PRESS RELEASE

EPA Attempts to Sugarcoat Toxic Sewage Sludge

Tags: , , ,

FOR IMMEDIATE RELEASE
Thursday, August 14, 2025
Contact:
Kyla Bennett (508) 230-9933 [email protected]
Laura Dumais (202) 792-1277 [email protected]


 

EPA Attempts to Sugarcoat Toxic Sewage Sludge

PFAS-Laden Biosolid Fertilizers Pose a Clear Public Health Threat

 

Washington, DC Despite finding adverse human health effects from even miniscule amounts of per- and polyfluoroalkyl substances (PFAS) in biosolid fertilizer applications, the U.S. Environmental Protection Agency’s (EPA) latest draft risk assessment ducks key issues and plays methodological games, according to comments filed by Public Employees for Environmental Responsibility (PEER) and the plaintiffs PEER represents in a lawsuit against EPA for failing to regulate PFAS in sewage sludge.

PFAS in biosolid fertilizers have caused monumental harm to farms, dairies, and ranches across the country. Nearly 20% of U.S. agricultural land is estimated to use sludge-based fertilizers and as many as 70 million acres of farmland may be contaminated by PFAS. Because of PFAS contamination, the practice of applying sewage sludge as fertilizers is banned in Maine and Connecticut and is facing restrictions in other states.

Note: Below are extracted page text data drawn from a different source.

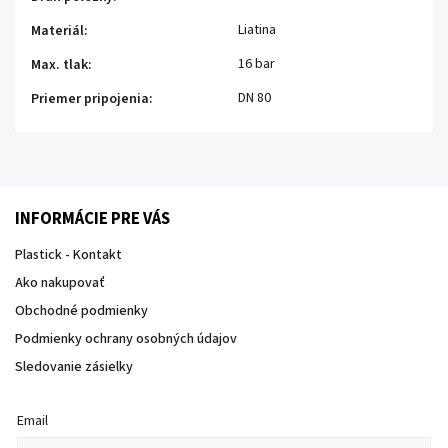
Liatina
Materiál
:
16 bar
Max. tlak
:
DN 80
Priemer pripojenia
:
INFORMÁCIE PRE VÁS
Plastick - Kontakt
Ako nakupovať
Obchodné podmienky
Podmienky ochrany osobných údajov
Sledovanie zásielky
Email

The draft assessment purports to reflect the agency’s latest scientific understanding of the risks to human health caused by PFAS in sewage sludge used as fertilizer. In this draft assessment, EPA found that a single application of sewage sludge containing as little as 1 part per billion (ppb) of two of the most pervasive PFAS results in significant human health risks. EPA concluded that “draft risk estimates exceed the agency’s acceptable human health risk thresholds for some pasture farm, food crop farm, and reclamation scenarios.”

Yet EPA acknowledges even that finding is an understatement, because the assumptions used to make the determination are exceedingly unrealistic. For example, the draft assessment assumes that –

  • No one lives on a PFAS-contaminated farm for more than ten years;
  • Each farm would receive only a single application of biosolid fertilizer; and
  • The farming family would consume only one PFAS-contaminated product (chicken eggs) and would not ingest any other contaminated items from the farm, such as meat, milk, plants, drinking water, or dust from soil.

“EPA must fix the glaring flaws in its draft risk assessment and finally regulate PFAS in sewage sludge. It should not take EPA decades to catch up to the consensus of the scientific community: that PFAS in biosolids are permanently poisoning our farmland and devastating the health of farming families,” stated PEER Science Policy Director Kyla Bennett, a scientist and attorney formerly with EPA.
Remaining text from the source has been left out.